- Episode no.: Season 4 Episode 3
- Directed by: Dean Holland
- Written by: Aisha Muharrar
- Original air date: October 6, 2011

Guest appearances
- Mo Collins as Joan Callamezzo; Pamela Reed as Marlene Griggs-Knope; Dan Castellaneta as Derry Murbles;

Episode chronology
| ← Previous "Ron and Tammys" | Next → "Pawnee Rangers" |
- Parks and Recreation season 4

= Born & Raised (Parks and Recreation) =

"Born & Raised" is the third episode of the fourth season of the American comedy television series Parks and Recreation, and the 49th overall episode of the series. It originally aired on NBC in the United States on October 6, 2011. In the episode, Leslie Knope (Amy Poehler) promotes a book she has written about Pawnee to advance her campaign, but is sidetracked when Joan Callamezzo (Mo Collins) discovers a factual error in the book that Leslie was unaware of. Meanwhile, Ann Perkins (Rashida Jones) attempts to bond with April Ludgate (Aubrey Plaza) and Ron Swanson (Nick Offerman), while Tom Haverford (Aziz Ansari) and Ben Wyatt (Adam Scott) attempt to charm the recently divorced Callamezzo.

Written by Aisha Muharrar and directed by Dean Holland, the episode marks the return of guest star Mo Collins as well as the continuation of Leslie's campaign for public office. The book featured in this episode, Pawnee: The Greatest Town in America, is available for sale online and in bookstores. The author is listed as "Leslie Knope".

The episode received positive reviews from critics, with praise going to the performance of guest star Mo Collins.

==Plot==
Leslie has written a book called “Pawnee: The Greatest Town in America” and is preparing to promote it on the local talk show “Pawnee Today”. She hopes that host Joan Callamezzo will select it for her book club, which will guarantee high sales and help Leslie's campaign for city council. Before Leslie goes on the show, an anonymous source claims there is an inaccuracy in the book, which Leslie asks the parks department to find because she knows that Joan will reveal it during the interview as a form of gotcha journalism. Ann is teamed up with Ron and April to fact check the book, and although she is determined to win them over with kindness, they want nothing to do with her.

Leslie goes on “Pawnee Today” where Joan reveals that the inaccuracy is that Leslie was not born in Pawnee as she states in the book, and Joan refuses to put it in her book club. Leslie disputes the claim, but the damage from the interview is done: when Leslie is promoting the book, she is heckled by people who demand to see her birth certificate and it becomes an issue for her campaign for city council. Leslie shows her short-form birth certificate to her campaign advisors William Barnes and Elizabeth, but since it only lists the county that she was born, they say she needs to produce her long-form birth certificate, which is in the hall of records in Eagleton, Pawnee's hated rival town.

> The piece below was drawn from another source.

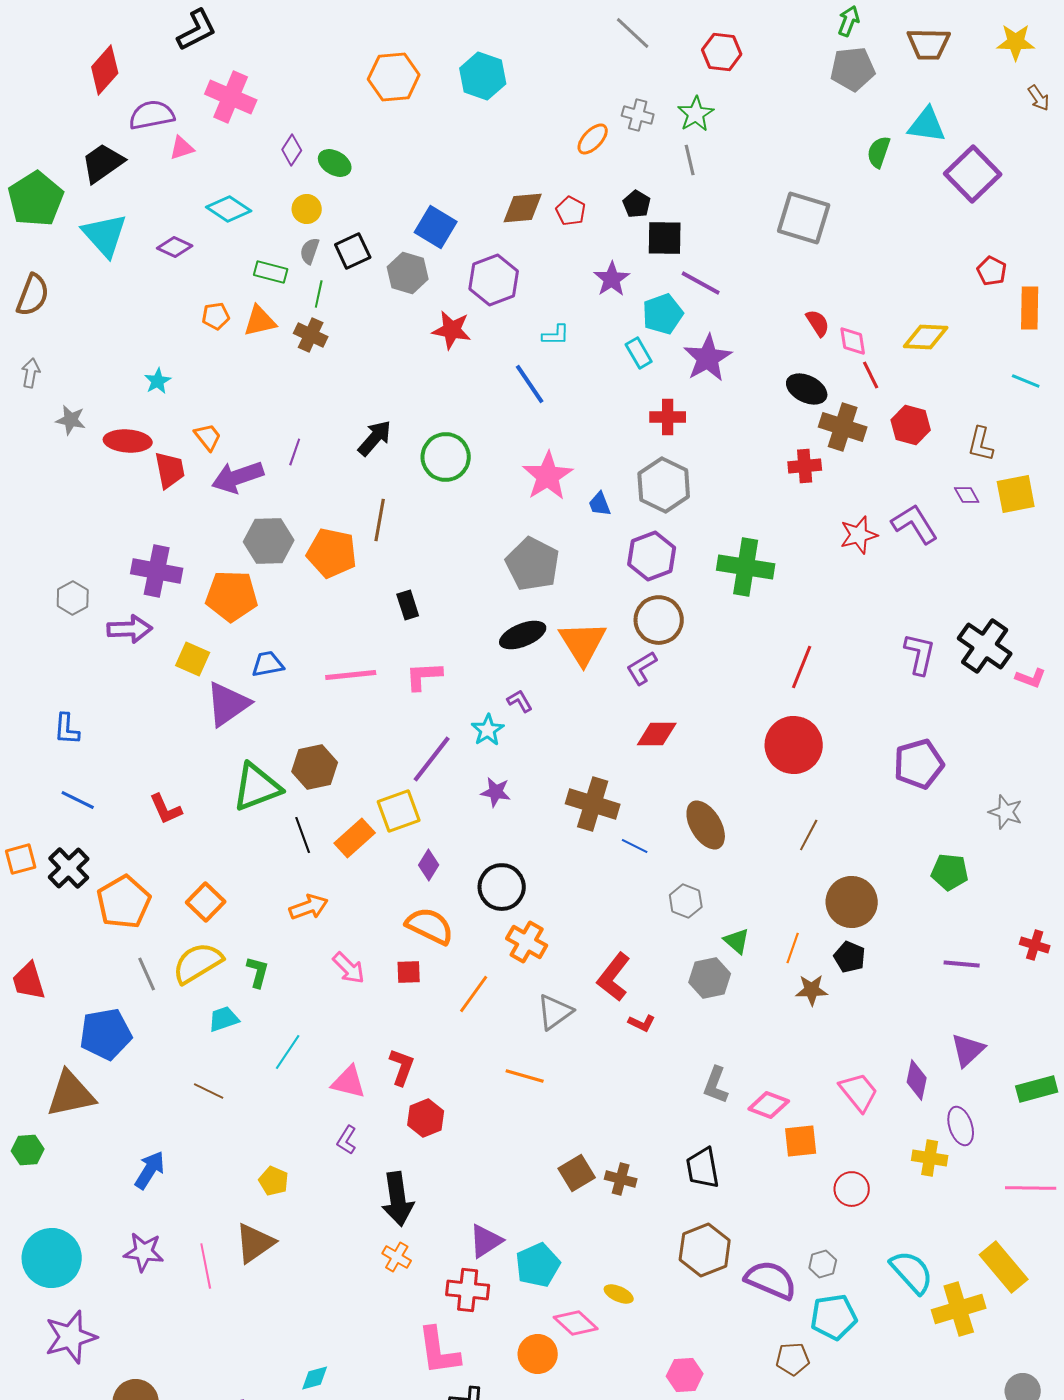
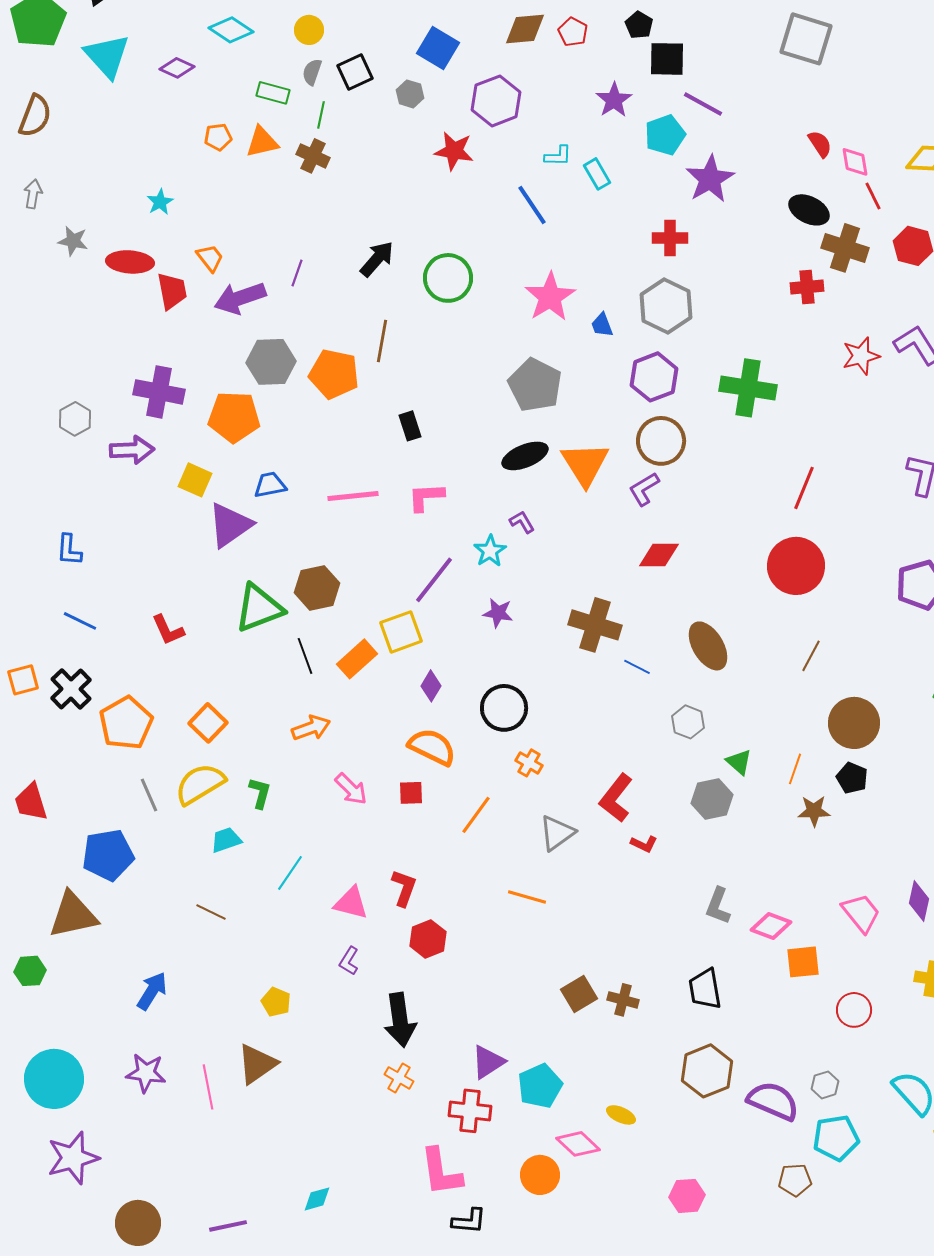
gray hexagon: (408, 273) -> (410, 94), size x0.7
cyan rectangle: (639, 353) -> (597, 174), moved
orange cross: (527, 942) -> (529, 763), size x0.7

Andy steals the birth certificate and Leslie is horrified to learn that she was actually born in Eagleton.

Leslie hires Tom to charm Joan into putting the book in her book club, which Tom is confident of doing because he always playfully flirts with Joan. However, he calls everything off when she begins hitting on him for real due to her impending divorce. Joan becomes very drunk during lunch with Tom and Ben, forcing them to carry her home. Meanwhile, after trying and failing to win over Ron and April, Ann finally gets them to open up by telling gross stories about her job at the hospital.

Leslie's mother Marlene admits that Leslie was born in Eagleton, but only because Pawnee's hospital was overrun with raccoons when she went into labor. Still, Leslie is depressed and feels that she is not a true Pawneean. Chris disagrees, telling Leslie that she is the most dedicated resident in town and that where she was born does not matter. Hearing this, Leslie goes back on “Pawnee Today” and reveals the truth, but also proves how much she loves Pawnee by reciting the many people and places in town. Joan allows the book into the book club but also puts a big “Gotcha!” sticker on the back of the book.

==Reception==
According to Nielsen Media Research, "Born & Raised" was seen by 4.15 million viewers.